Quantum and classical subsystems can be swapped in and out depending on available hardware. For instance, the quantum cores can be simulated using either traditional methods or quantum computing backends once available. The entire codebase will be open-sourced and is designed to accommodate updates in algorithms, hardware, or modeling targets.
Limitations and Future Work
The team said that challenges still remain and there is still room for future work. For example, traditional quantum chemical methods still struggle with systems that involve extensive dynamic correlation or very large quantum cores. And while quantum computing holds promise, it likely remains years away from achieving the scale and fidelity required for commercial drug discovery tasks.
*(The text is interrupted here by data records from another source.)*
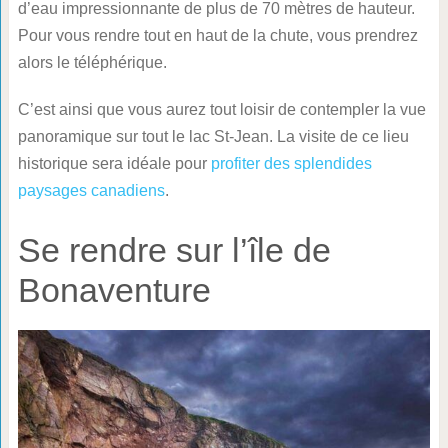
d’eau impressionnante de plus de 70 mètres de hauteur.
Pour vous rendre tout en haut de la chute, vous prendrez
alors le téléphérique.
C’est ainsi que vous aurez tout loisir de contempler la vue
panoramique sur tout le lac St-Jean. La visite de ce lieu
historique sera idéale pour
profiter des splendides
paysages canadiens
.
Se rendre sur l’île de
Bonaventure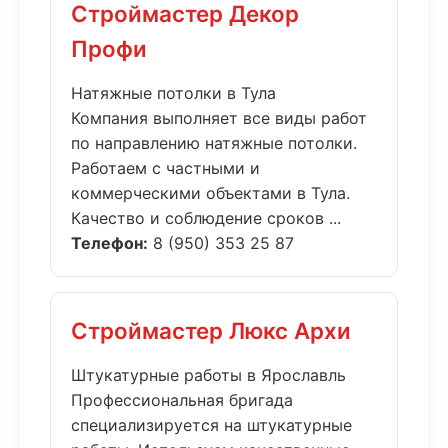
Строймастер Декор
Профи
Натяжные потолки в Тула
Компания выполняет все виды работ
по направлению натяжные потолки.
Работаем с частными и
коммерческими объектами в Тула.
Качество и соблюдение сроков ...
Телефон:
8 (950) 353 25 87
Строймастер Люкс Архи
Штукатурные работы в Ярославль
Профессиональная бригада
специализируется на штукатурные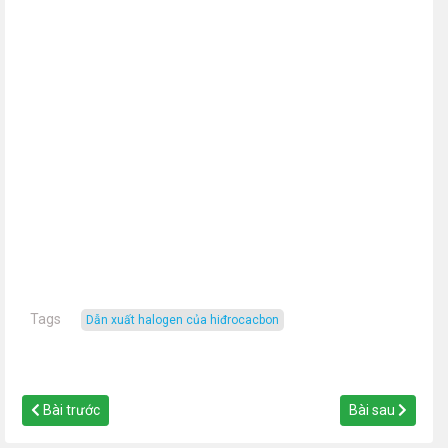
Tags
Dẫn xuất halogen của hiđrocacbon
Bài trước
Bài sau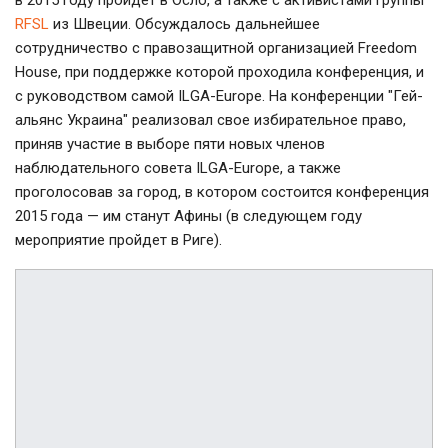
в 2015 году пройдет в Осло, а также с активистами группы
RFSL
из Швеции. Обсуждалось дальнейшее
сотрудничество с правозащитной организацией Freedom
House, при поддержке которой проходила конференция, и
с руководством самой ILGA-Europe. На конференции "Гей-
альянс Украина" реализовал свое избирательное право,
приняв участие в выборе пяти новых членов
наблюдательного совета ILGA-Europe, а также
проголосовав за город, в котором состоится конференция
2015 года — им станут Афины (в следующем году
мероприятие пройдет в Риге).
Yet the pipeline redefines how the field might approach that transition. Rather than waiting for quantum supremacy across entire molecules, FreeQuantum embraces an incremental strategy — using quantum resources surgically where classical methods fail. This targeted deployment may represent a more realistic path to quantum advantage in molecular biology.
The research team envisions extending the framework to other high-complexity systems such as enzymatic catalysis, redox-active cofactors and multi-metal active sites. Eventually, they argue, quantum-enhanced simulations will become routine tools in computational chemistry, not by replacing classical models wholesale, but by elevating them where it matters most.
The study brought together researchers from institutions across Denmark, Switzerland, the Netherlands and the United States. From Denmark, contributors represented multiple departments at the University of Copenhagen, including the Department of Mathematical Sciences, the Department of Chemistry and Nano-Science Center, the Niels Bohr Institute, the Department of Biology’s Linderstrøm-Lang Centre for Protein Science, the Department of Computer Science, and the Department of Public Health, all affiliated with the Quantum for Life Centre and the NNF Quantum Computing Programme. In Switzerland, scientists from ETH Zurich’s Department of Chemistry and Applied Biosciences played a central role. The Netherlands was represented by QuSoft at the Centrum voor Wiskunde en Informatica in Amsterdam. U.S.-based collaborators came from the Massachusetts Institute of Technology, including its Department of Chemistry and the Center for Theoretical Physics.
For more technical details, please read the paper published on arXiv. It’s important to note that while pre-print servers give researchers a chance to quickly receive feedback on their studies, pre-prints are not considered officially peer-reviewed, a critical step in the scientific method.